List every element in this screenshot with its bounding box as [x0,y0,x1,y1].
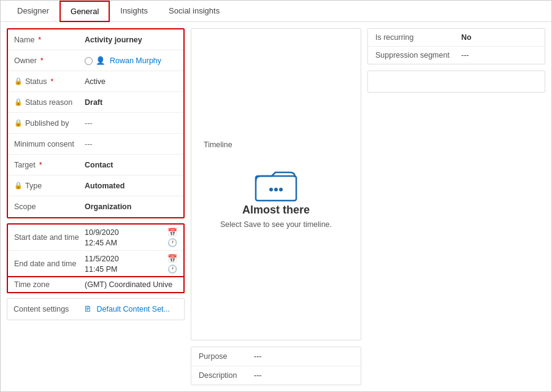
published-by-row: 🔒 Published by --- [8,113,183,134]
main-content: Name * Activity journey Owner * 👤 Rowan … [1,22,551,391]
timeline-heading: Almost there [242,204,310,217]
purpose-card: Purpose --- Description --- [191,347,361,385]
owner-value[interactable]: 👤 Rowan Murphy [85,56,177,65]
timeline-card: Timeline Almost there Select Save to see… [191,28,361,340]
min-consent-label: Minimum consent [14,140,85,148]
svg-point-2 [269,188,273,191]
target-row: Target * Contact [8,155,183,175]
suppression-label: Suppression segment [375,51,461,60]
purpose-row: Purpose --- [191,347,361,366]
description-value[interactable]: --- [254,371,262,380]
is-recurring-row: Is recurring No [368,29,545,47]
calendar-icon-start[interactable]: 📅 [167,228,177,237]
status-value[interactable]: Active [85,77,177,86]
name-required: * [38,36,41,44]
purpose-label: Purpose [199,352,254,361]
is-recurring-label: Is recurring [375,33,461,42]
suppression-value: --- [461,51,469,60]
tab-designer[interactable]: Designer [7,1,59,22]
content-settings-row: Content settings 🖹 Default Content Set..… [7,299,184,320]
name-label: Name * [14,36,85,44]
start-date-line: 10/9/2020 📅 [85,228,177,237]
owner-row: Owner * 👤 Rowan Murphy [8,50,183,71]
info-card: Is recurring No Suppression segment --- [367,28,545,64]
target-value[interactable]: Contact [85,161,177,169]
lock-icon2: 🔒 [14,98,23,106]
status-required: * [50,77,53,86]
description-row: Description --- [191,366,361,385]
clock-icon-start[interactable]: 🕐 [167,238,177,247]
scope-row: Scope Organization [8,196,183,217]
content-settings-icon: 🖹 [84,305,92,313]
end-time-line: 11:45 PM 🕐 [85,264,177,274]
type-row: 🔒 Type Automated [8,175,183,196]
end-date-line: 11/5/2020 📅 [85,254,177,263]
tab-insights[interactable]: Insights [110,1,158,22]
end-time[interactable]: 11:45 PM [85,265,118,274]
scope-value: Organization [85,202,177,211]
name-value[interactable]: Activity journey [85,36,177,44]
tab-social-insights[interactable]: Social insights [158,1,230,22]
description-label: Description [199,371,254,380]
person-icon: 👤 [96,56,105,65]
date-time-card: Start date and time 10/9/2020 📅 12:45 AM… [7,223,185,293]
svg-point-1 [274,188,278,191]
purpose-value[interactable]: --- [254,352,262,361]
timezone-value[interactable]: (GMT) Coordinated Unive [85,280,177,289]
left-panel: Name * Activity journey Owner * 👤 Rowan … [7,28,185,385]
app-container: Designer General Insights Social insight… [0,0,552,392]
published-by-value: --- [85,119,177,128]
timezone-row: Time zone (GMT) Coordinated Unive [7,276,185,293]
published-by-label: 🔒 Published by [14,119,85,128]
top-form-card: Name * Activity journey Owner * 👤 Rowan … [7,28,185,218]
content-settings-value[interactable]: 🖹 Default Content Set... [84,305,178,313]
name-row: Name * Activity journey [8,29,183,50]
lock-icon: 🔒 [14,77,23,85]
status-reason-value[interactable]: Draft [85,98,177,107]
content-settings-label: Content settings [13,305,84,313]
timeline-folder-icon [255,167,297,204]
lock-icon4: 🔒 [14,182,23,190]
end-date-values: 11/5/2020 📅 11:45 PM 🕐 [85,254,177,274]
empty-card [367,71,545,93]
status-reason-row: 🔒 Status reason Draft [8,92,183,113]
target-required: * [39,161,42,169]
start-date-values: 10/9/2020 📅 12:45 AM 🕐 [85,228,177,247]
owner-required: * [40,56,44,65]
is-recurring-value: No [461,33,472,42]
right-panel: Is recurring No Suppression segment --- [367,28,545,385]
type-value: Automated [85,182,177,190]
clock-icon-end[interactable]: 🕐 [167,264,177,274]
lock-icon3: 🔒 [14,119,23,127]
start-time-line: 12:45 AM 🕐 [85,238,177,247]
calendar-icon-end[interactable]: 📅 [167,254,177,263]
start-date-row: Start date and time 10/9/2020 📅 12:45 AM… [8,225,183,251]
start-time[interactable]: 12:45 AM [85,239,117,247]
timeline-sub: Select Save to see your timeline. [220,220,332,229]
suppression-row: Suppression segment --- [368,47,545,64]
content-settings-card: Content settings 🖹 Default Content Set..… [7,298,185,320]
min-consent-row: Minimum consent --- [8,134,183,155]
timezone-label: Time zone [14,280,85,289]
start-date[interactable]: 10/9/2020 [85,228,119,237]
start-date-label: Start date and time [14,233,85,242]
type-label: 🔒 Type [14,182,85,190]
min-consent-value: --- [85,140,177,148]
svg-point-3 [279,188,283,191]
middle-panel: Timeline Almost there Select Save to see… [191,28,361,385]
timeline-label: Timeline [204,140,232,149]
end-date[interactable]: 11/5/2020 [85,255,119,263]
status-label: 🔒 Status * [14,77,85,86]
end-date-row: End date and time 11/5/2020 📅 11:45 PM 🕐 [8,251,183,277]
end-date-label: End date and time [14,259,85,268]
tab-bar: Designer General Insights Social insight… [1,1,551,22]
owner-label: Owner * [14,56,85,65]
status-row: 🔒 Status * Active [8,71,183,92]
status-reason-label: 🔒 Status reason [14,98,85,107]
tab-general[interactable]: General [59,1,110,22]
circle-icon [85,57,93,65]
target-label: Target * [14,161,85,169]
scope-label: Scope [14,202,85,211]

════════════════════

The expected output is every entry above, retyped exactly, with the pictures removed.

* Result for this task *
List every element in this screenshot with its bounding box as [x0,y0,x1,y1].
published-by-row: 🔒 Published by --- [8,113,183,134]
main-content: Name * Activity journey Owner * 👤 Rowan … [1,22,551,391]
timeline-heading: Almost there [242,204,310,217]
purpose-card: Purpose --- Description --- [191,347,361,385]
owner-value[interactable]: 👤 Rowan Murphy [85,56,177,65]
timeline-card: Timeline Almost there Select Save to see… [191,28,361,340]
min-consent-label: Minimum consent [14,140,85,148]
svg-point-2 [269,188,273,191]
target-row: Target * Contact [8,155,183,175]
suppression-label: Suppression segment [375,51,461,60]
purpose-row: Purpose --- [191,347,361,366]
description-value[interactable]: --- [254,371,262,380]
is-recurring-row: Is recurring No [368,29,545,47]
calendar-icon-start[interactable]: 📅 [167,228,177,237]
status-value[interactable]: Active [85,77,177,86]
name-required: * [38,36,41,44]
purpose-label: Purpose [199,352,254,361]
is-recurring-label: Is recurring [375,33,461,42]
suppression-value: --- [461,51,469,60]
tab-designer[interactable]: Designer [7,1,59,22]
content-settings-row: Content settings 🖹 Default Content Set..… [7,299,184,320]
name-label: Name * [14,36,85,44]
start-date-line: 10/9/2020 📅 [85,228,177,237]
owner-row: Owner * 👤 Rowan Murphy [8,50,183,71]
info-card: Is recurring No Suppression segment --- [367,28,545,64]
target-value[interactable]: Contact [85,161,177,169]
lock-icon2: 🔒 [14,98,23,106]
status-required: * [50,77,53,86]
description-row: Description --- [191,366,361,385]
clock-icon-start[interactable]: 🕐 [167,238,177,247]
scope-row: Scope Organization [8,196,183,217]
content-settings-icon: 🖹 [84,305,92,313]
end-time-line: 11:45 PM 🕐 [85,264,177,274]
type-row: 🔒 Type Automated [8,175,183,196]
end-date-line: 11/5/2020 📅 [85,254,177,263]
tab-insights[interactable]: Insights [110,1,158,22]
end-time[interactable]: 11:45 PM [85,265,118,274]
scope-value: Organization [85,202,177,211]
name-value[interactable]: Activity journey [85,36,177,44]
tab-social-insights[interactable]: Social insights [158,1,230,22]
description-label: Description [199,371,254,380]
person-icon: 👤 [96,56,105,65]
date-time-card: Start date and time 10/9/2020 📅 12:45 AM… [7,223,185,293]
svg-point-1 [274,188,278,191]
purpose-value[interactable]: --- [254,352,262,361]
timezone-value[interactable]: (GMT) Coordinated Unive [85,280,177,289]
left-panel: Name * Activity journey Owner * 👤 Rowan … [7,28,185,385]
app-container: Designer General Insights Social insight… [0,0,552,392]
published-by-value: --- [85,119,177,128]
timezone-row: Time zone (GMT) Coordinated Unive [7,276,185,293]
published-by-label: 🔒 Published by [14,119,85,128]
top-form-card: Name * Activity journey Owner * 👤 Rowan … [7,28,185,218]
content-settings-value[interactable]: 🖹 Default Content Set... [84,305,178,313]
name-row: Name * Activity journey [8,29,183,50]
lock-icon: 🔒 [14,77,23,85]
status-reason-value[interactable]: Draft [85,98,177,107]
content-settings-label: Content settings [13,305,84,313]
timeline-folder-icon [255,167,297,204]
lock-icon4: 🔒 [14,182,23,190]
end-date-values: 11/5/2020 📅 11:45 PM 🕐 [85,254,177,274]
empty-card [367,71,545,93]
status-reason-row: 🔒 Status reason Draft [8,92,183,113]
target-required: * [39,161,42,169]
start-date-values: 10/9/2020 📅 12:45 AM 🕐 [85,228,177,247]
owner-required: * [40,56,44,65]
is-recurring-value: No [461,33,472,42]
right-panel: Is recurring No Suppression segment --- [367,28,545,385]
type-value: Automated [85,182,177,190]
clock-icon-end[interactable]: 🕐 [167,264,177,274]
lock-icon3: 🔒 [14,119,23,127]
start-time-line: 12:45 AM 🕐 [85,238,177,247]
calendar-icon-end[interactable]: 📅 [167,254,177,263]
start-date-row: Start date and time 10/9/2020 📅 12:45 AM… [8,225,183,251]
start-time[interactable]: 12:45 AM [85,239,117,247]
timeline-sub: Select Save to see your timeline. [220,220,332,229]
suppression-row: Suppression segment --- [368,47,545,64]
content-settings-card: Content settings 🖹 Default Content Set..… [7,298,185,320]
min-consent-row: Minimum consent --- [8,134,183,155]
timezone-label: Time zone [14,280,85,289]
start-date[interactable]: 10/9/2020 [85,228,119,237]
start-date-label: Start date and time [14,233,85,242]
type-label: 🔒 Type [14,182,85,190]
min-consent-value: --- [85,140,177,148]
svg-point-3 [279,188,283,191]
middle-panel: Timeline Almost there Select Save to see… [191,28,361,385]
timeline-label: Timeline [204,140,232,149]
end-date[interactable]: 11/5/2020 [85,255,119,263]
status-label: 🔒 Status * [14,77,85,86]
end-date-row: End date and time 11/5/2020 📅 11:45 PM 🕐 [8,251,183,277]
end-date-label: End date and time [14,259,85,268]
tab-bar: Designer General Insights Social insight… [1,1,551,22]
owner-label: Owner * [14,56,85,65]
status-row: 🔒 Status * Active [8,71,183,92]
status-reason-label: 🔒 Status reason [14,98,85,107]
tab-general[interactable]: General [59,1,110,22]
circle-icon [85,57,93,65]
target-label: Target * [14,161,85,169]
scope-label: Scope [14,202,85,211]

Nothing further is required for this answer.